Well, friends. Welcome back into this place. This time last week we were in the midst of a new and different experience as we worshipped with our friends from Epworth…. at Epworth. Over the 4+ years I’ve been pastor here, we’ve worshipped with other congregations—St. John’s Lutheran, Druid Hills Baptist, and even Epworth. Each one of those experiences have been here. In this place.
Also, we’ve been living with the idea of this community of faith being in new, renewed, or reconfigured place for over a year an a half, and since last November, have tasked a group lead us in that work when we had our called charge conference last year to adopt our Planning Committee Report.
That’s a lot. We as a church have thought, dreamed, discussed.
But last Sunday was different. Last Sunday made all of this real. And it did so in a way that took many by surprise.
Emotions welled up. Anxieties appeared. Questions rose.
But that’s not all.
Space for possibilities were created, energy was palpable, and permission to ask “What if….” These were all present too.
And you know what? That all okay. That’s all natural. Hopes, anxieties, and everything in between are part of our natural, human response to new possibilities.
Reflecting on today’s Gospel Lesson, I think that for many of us, when we think about the community of faith gathering, hearing the word and responding, we think of Acts chapter 2 and the first Pentecost. Someone stands up, preaches, and thousands of people join the church on one day. That sounds enticing. It sounds easy. And there’s plenty of folk selling their latest book wanting you to think that they did something very similar, when in all honest truth, most of that was circumstantial mixed in with a little hard work.
But friends, while we know there’s joy in our work and life as church, we also know that the script doesn’t always work out that way.
Sometimes, faithful church work is hard, difficult—like when we surprise ourselves with feelings and emotions that we did not expect, or when change scares us when we let ourselves think that change means that we might get lost in the shuffle, might get forgotten.
In times like these, the Wesley Covenant Prayer, with it’s affirming of being put to use or put aside, being given all things or being placed in poverty, being placed in a posture of greatness or of meekness… in the midst of all this we are still God’s and God is still God. That’s helpful.
But for me, I think it is essential to simply recognize and name that faithful discipleship—the kind that does not veer away from difficult, complex questions—isn’t easy work. Its real life. Its messy. Its incarnational. Its the life Jesus calls us into.
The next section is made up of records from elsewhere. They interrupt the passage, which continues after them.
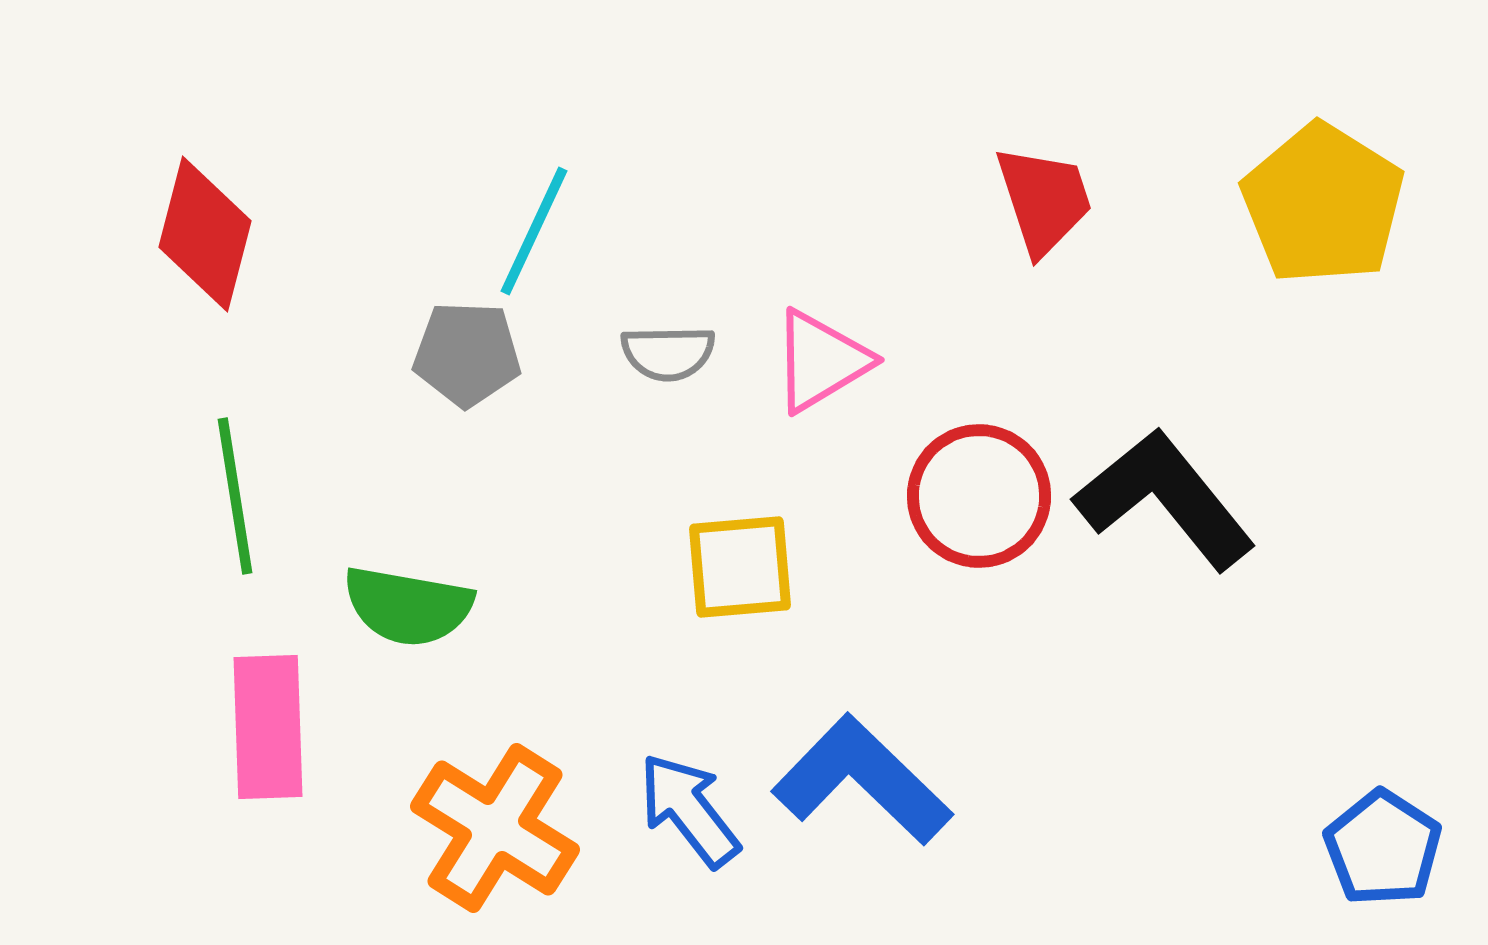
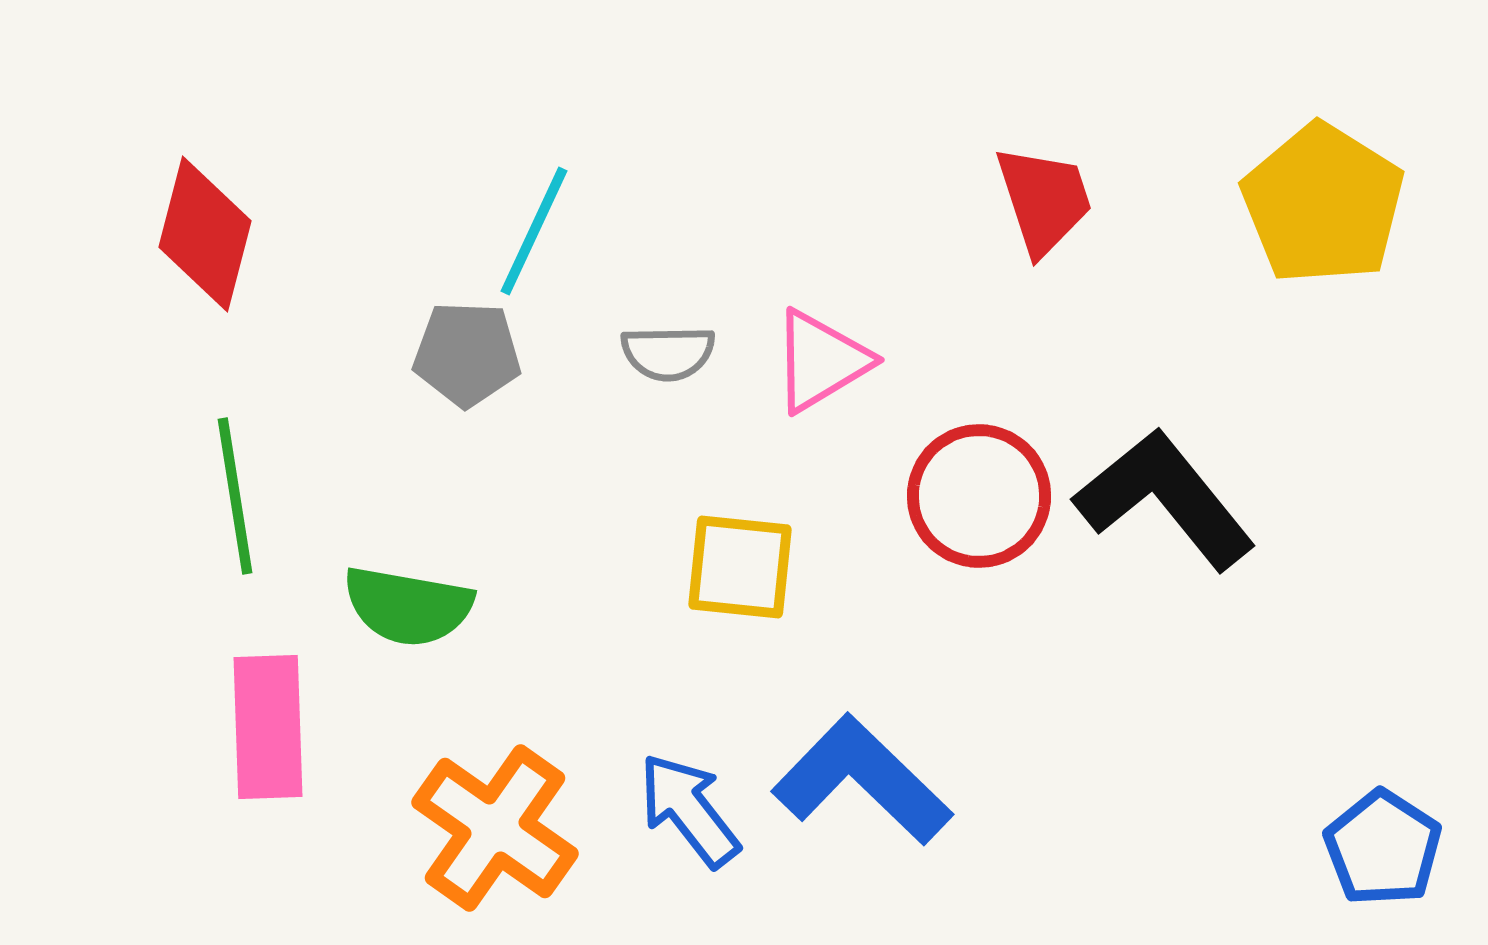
yellow square: rotated 11 degrees clockwise
orange cross: rotated 3 degrees clockwise
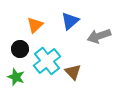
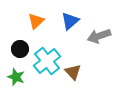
orange triangle: moved 1 px right, 4 px up
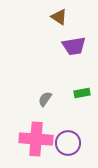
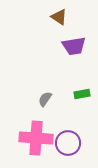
green rectangle: moved 1 px down
pink cross: moved 1 px up
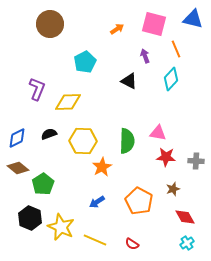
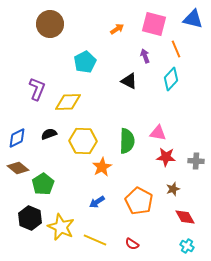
cyan cross: moved 3 px down; rotated 24 degrees counterclockwise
This life that Jesus calls us into transforms us, not just once, but continually in process over a lifetime. And that means sometimes we have good days when we feel we could take on the gates of hell. There’s other days when we wonder if God is even there or exists. And there’s countless number of days that are somewhere in between.
But you know what?
Even on the days when anxieties are real, even the days when it seems impossible to believe, God is still God, God abides…. abides ever so closely to us to be present without smothering us…. not so much waiting for us to have a good day or for the bad days to subside, but simply because God is God and God loves each one of us. Yes, God loves you.
Y’all, I know that the season our church is in is not easy. It might be exciting, it might be scary. It might be somewhere in between… or both. But however you describe it, its not easy. And it is nothing we can turn our face away from, wishing it weren’t reality. But this is what Jesus has called this community of faith, in this season, to be about.
We’re wrestling with big questions of identity, mission, core values. We’re not simply talking about color of carpet or who didn’t turn out the lights last night. We’re not even talking about something as simple as how to fix the air conditioner.
We’re trying to be the best stewards of all we have received, from God and from those who cam before us, and trying out best to pass it on to those who will be living out their faith in community long after you and I are gone from this earth.
And in times like this, I can think nothing better than the closing back and forth:
Jesus asked the Disciples, “Do you also wish to go away?”
Simon Peter answered him, “Lord, to whom can we go? You have the words of eternal life. We have come to believe and know that you are the Holy One of God.”
May we have the grace to see that we have this need to be nowhere but near the one who has the words of eternal life, the Holy One of God, in the good days, the difficult days ,and all those in between let us be near to God.